Lower the heat, and cook the peppers and onions for around 10 minutes, until softened. Add the garlic, paprika, a sturdy grating of pepper, and the za'atar, then stir this all round, frying for a minute or so.

Add the tomatoes and liquids, and bring it back to a simmer, then add all this to the casserole with the duck and put it in the oven, covered, for 40 minutes.

After that time, it'll be pungent, nearly done, and quite sloppy. The duck will also have given off loads of fat, and you might want to skim that. Raise the heat to 180, and put it back in the oven, uncovered, for about 30 minutes or so to finish and reduce.

Gelatin from the duck and the stock should have thickened it just slightly and given it a rich gloss. But this will still be quite a thin sauce, so if you like it thicker, you can reduce it on the hob.

Half a teaspoon of cornflour whisked into a couple tablespoons of water would save you some time here. but I really don't like doing it.

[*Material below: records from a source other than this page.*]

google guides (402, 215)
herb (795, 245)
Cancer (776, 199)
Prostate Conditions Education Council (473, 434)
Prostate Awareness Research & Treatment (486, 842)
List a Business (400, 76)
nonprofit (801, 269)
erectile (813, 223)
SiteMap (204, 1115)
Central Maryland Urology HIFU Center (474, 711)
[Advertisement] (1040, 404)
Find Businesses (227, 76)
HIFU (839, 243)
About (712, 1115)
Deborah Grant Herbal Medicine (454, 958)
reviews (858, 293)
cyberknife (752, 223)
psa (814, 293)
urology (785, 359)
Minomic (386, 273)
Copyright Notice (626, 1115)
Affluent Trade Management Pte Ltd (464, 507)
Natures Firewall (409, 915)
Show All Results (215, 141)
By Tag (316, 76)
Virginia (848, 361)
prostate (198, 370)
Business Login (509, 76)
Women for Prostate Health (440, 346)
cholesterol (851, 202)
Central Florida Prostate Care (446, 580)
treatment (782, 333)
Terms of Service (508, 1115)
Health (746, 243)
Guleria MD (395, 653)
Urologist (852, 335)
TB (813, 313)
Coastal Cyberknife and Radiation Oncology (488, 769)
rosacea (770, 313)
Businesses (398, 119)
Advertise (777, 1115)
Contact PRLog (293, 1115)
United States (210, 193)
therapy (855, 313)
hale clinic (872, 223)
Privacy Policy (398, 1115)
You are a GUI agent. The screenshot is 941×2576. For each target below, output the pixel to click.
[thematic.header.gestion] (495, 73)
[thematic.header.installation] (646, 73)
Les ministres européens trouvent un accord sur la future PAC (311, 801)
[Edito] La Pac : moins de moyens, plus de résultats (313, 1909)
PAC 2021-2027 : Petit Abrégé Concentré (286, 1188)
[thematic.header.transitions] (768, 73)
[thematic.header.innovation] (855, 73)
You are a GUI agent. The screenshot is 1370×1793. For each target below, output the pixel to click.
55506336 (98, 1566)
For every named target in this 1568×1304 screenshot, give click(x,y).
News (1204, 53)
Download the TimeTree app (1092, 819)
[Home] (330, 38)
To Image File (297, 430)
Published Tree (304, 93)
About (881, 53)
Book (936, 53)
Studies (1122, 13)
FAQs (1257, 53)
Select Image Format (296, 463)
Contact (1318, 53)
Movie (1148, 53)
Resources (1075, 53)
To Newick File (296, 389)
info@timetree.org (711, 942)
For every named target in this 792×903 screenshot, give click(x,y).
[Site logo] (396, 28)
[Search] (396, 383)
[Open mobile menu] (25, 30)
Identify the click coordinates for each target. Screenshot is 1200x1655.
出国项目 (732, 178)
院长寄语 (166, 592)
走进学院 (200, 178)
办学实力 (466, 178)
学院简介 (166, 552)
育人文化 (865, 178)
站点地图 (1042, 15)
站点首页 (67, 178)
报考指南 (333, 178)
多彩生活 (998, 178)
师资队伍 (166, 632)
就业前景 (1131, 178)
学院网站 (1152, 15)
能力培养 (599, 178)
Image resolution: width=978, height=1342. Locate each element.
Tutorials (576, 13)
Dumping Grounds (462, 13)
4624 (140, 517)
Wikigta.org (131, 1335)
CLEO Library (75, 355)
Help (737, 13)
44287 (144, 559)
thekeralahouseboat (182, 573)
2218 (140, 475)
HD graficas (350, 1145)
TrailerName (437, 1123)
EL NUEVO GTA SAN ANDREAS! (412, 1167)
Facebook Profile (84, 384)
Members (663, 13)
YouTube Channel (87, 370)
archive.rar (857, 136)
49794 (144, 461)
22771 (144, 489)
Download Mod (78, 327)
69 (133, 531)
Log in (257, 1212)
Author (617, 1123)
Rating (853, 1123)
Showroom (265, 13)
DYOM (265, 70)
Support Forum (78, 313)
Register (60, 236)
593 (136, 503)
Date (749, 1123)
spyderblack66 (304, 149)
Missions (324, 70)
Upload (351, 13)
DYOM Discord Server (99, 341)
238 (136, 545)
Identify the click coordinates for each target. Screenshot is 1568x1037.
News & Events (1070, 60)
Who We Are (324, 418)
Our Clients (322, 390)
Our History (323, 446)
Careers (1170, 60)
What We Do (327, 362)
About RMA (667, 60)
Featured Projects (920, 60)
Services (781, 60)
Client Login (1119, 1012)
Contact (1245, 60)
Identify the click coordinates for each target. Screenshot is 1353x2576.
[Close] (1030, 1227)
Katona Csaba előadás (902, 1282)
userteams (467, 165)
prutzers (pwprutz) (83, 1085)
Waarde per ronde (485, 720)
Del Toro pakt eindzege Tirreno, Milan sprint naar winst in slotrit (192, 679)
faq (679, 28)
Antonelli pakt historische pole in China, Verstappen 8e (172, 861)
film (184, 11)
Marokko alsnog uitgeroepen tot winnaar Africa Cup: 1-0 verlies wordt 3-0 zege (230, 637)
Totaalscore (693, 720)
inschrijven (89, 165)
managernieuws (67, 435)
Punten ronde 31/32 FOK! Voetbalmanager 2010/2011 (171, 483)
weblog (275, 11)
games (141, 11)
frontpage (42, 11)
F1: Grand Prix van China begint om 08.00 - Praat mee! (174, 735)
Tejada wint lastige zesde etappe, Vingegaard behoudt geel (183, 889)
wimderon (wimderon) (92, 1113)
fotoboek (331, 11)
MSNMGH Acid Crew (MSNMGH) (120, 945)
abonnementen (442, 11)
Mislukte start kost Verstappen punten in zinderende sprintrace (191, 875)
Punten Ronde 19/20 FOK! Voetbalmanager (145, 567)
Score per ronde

Serve with mash, or loads of bread. It'd even take little dumplings, as in the Luard recipe. Cabbage or sauerkraut are great on the side, and it would take the sweetness of cooking with chunks of carrot added.

The paprika and peppers sweeten and lighten what would otherwise be a dark, deep stew. The za'atar ties it all together, with the sumac in there adding to the fruity/acid edge to go through the richness and fat. I know carraway and citrus (or more tomato) is more traditional, but this slightly unusual finish doesn't disappoint, and it's certainly aromatic.

It takes a little while, but it has a fairly appealing simplicity, too. So it's a satisfying meal for evenings that are just starting to draw in, when you want something warming and can't quite face hefty cooking. You can also make it in advance. It'll reheat, or you can take it to the halfway point, after 40 minutes in the oven, and then finish the next day.

Pair with a big rioja, or a butch Zinfandel like this US one - it's a phenomenal wine, and you can get it from waitrose in the UK for twelve quid.